The discovery is part of the Girsu Project, an initiative between the British Museum, the State Board of Antiques and Heritage (SBAH) of Iraq, and the J. Paul Getty Trust and Museum.
Preliminary remote sensing work at Girsu last year located remains of a vast complex which was previously unknown, at the site of Tablet Hill.
Another discovery includes the main sanctuary of the Sumerium God, Ningirsu.
The name of the Temple is Eninnu, the White Thunderbird, and is seen as one of the most important temples of Mesopotamia, a historical region of Western Asia.
Dr Ahmed Fakak Al-Badrani, the Iraqi Minister of Culture, said: “The British archeological excavations in Iraq will further unveil significant ancient eras of Mesopotamia.”

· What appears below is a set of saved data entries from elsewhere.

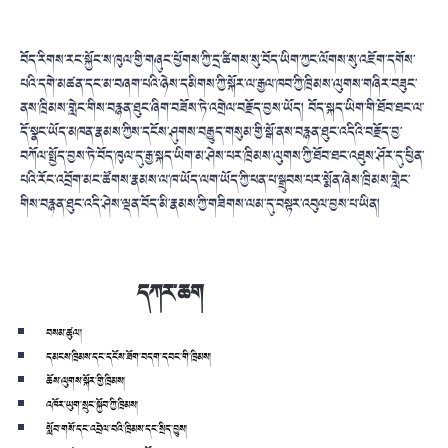
བོད་རིགས་རང་སྐྱོང་ས་ཁུལ་གྱི་
གཞུང་ཕྱོགས་ཀྱི་དྲ་ཚིགས་སུ་བོད་
ཡིག་ཀྱང་ལོགས་སུ་འཇོག་དགོས་
པའི་
དགེ་མཚན་དང་མ་བཞག་པའི་ཉེས་དམི
གས་ཀྱི་སྐོར་ལ་རྒྱལ་ཁབ་ཀྱི་ཁྲི
མས་ལུགས་གཞིར་བཟུང་
ནས་ཁྲིམས་གླེ
ང་གིས་བརྙན་ཐུང་ཞིག་བཟོས་ཏེ་འགྲེ
ལ་བརྗོད་བྱས་ཡོད། བོད་སྐད་ཡིག་གི་ཐོབ་ཐང་ལ་
དོ་སྣ
ང་ཡོད་མཁན་རྣམས་ཀྱིས་དངོས་ཤུགས་
བརྒྱུད་གསུམ་གྱི་སྒོ་ནས་བརྙན་ཐུ
ང་འདིའི་བརྗོད་བྱ་
བཀོལ་སྤྱོད་བྱ
ས་ཏེ་བོད་ཁུལ་དུ་རྒྱ་སྐད་ཡིག་མ་
ཤེས་པར་ཁྲིམས་ལུགས་ཀྱི་ཐོབ་ཐང་
འཐུས་ཤོར་དུ་ཕྱིན་
པའི་རོང་འབྲོ
ག་མང་ཚོགས་རྣམས་ལ་ཁ་ཡོད་ལག་ཡོད་
ཀྱི་ཕན་པ་སྒྲུབས་པར་སྨོན་ཞེས་ཁྲི
མས་གླེང་
གིས་བརྙན་ཐུང་འདི་ཤེས་
ལྡན་བོད་མི་རྣམས་ཀྱི་གཟིགས་ལམ་
དུ་བསྟར་འབུལ་བྱས་པ་ཡིན།
དཀར་ཆག
བསམ་ཚུལ།
དམངས་ཁྲིམས་དང་དངོས་ཟོག་བདག་དབང་གི་ཁྲིམས།
ཆོས་ལུགས་སྐོར་གྱི་ཁྲིམས།
འཁོར་ཡུག་སྲུང་སྐྱོབ་ཀྱི་ཁྲིམས།
སློབ་གསོ་དང་འབྲེལ་བའི་ཁྲིམས་དང་སྲིད་བྱུས།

“It is a true testimony to the strong ties between the two countries to enhance the joint cooperation between the two countries.”
Dr Hartwig Fischer, Director of the British Museum, said: “While our knowledge of the Sumerian world remains limited today, the work at Girsu and the discovery of the lost palace and temple hold enormous potential for our understanding of this important civilisation.”
Tello is the modern Arabic name of the ancient Sumerian city of Girsu, one of the earliest known cities in the world.
The discovery of Girsu 140 years ago revealed the existence of Sumerian civilization, and shed light upon some of the most important monuments of Mesopotamian art and architecture.
The Girsu project aims to build on the British Museum’s Iraq Scheme, which was developed in 2015, first funded by the British Government in response to the destruction of heritage sites in Iraq and Syria by Islamic State.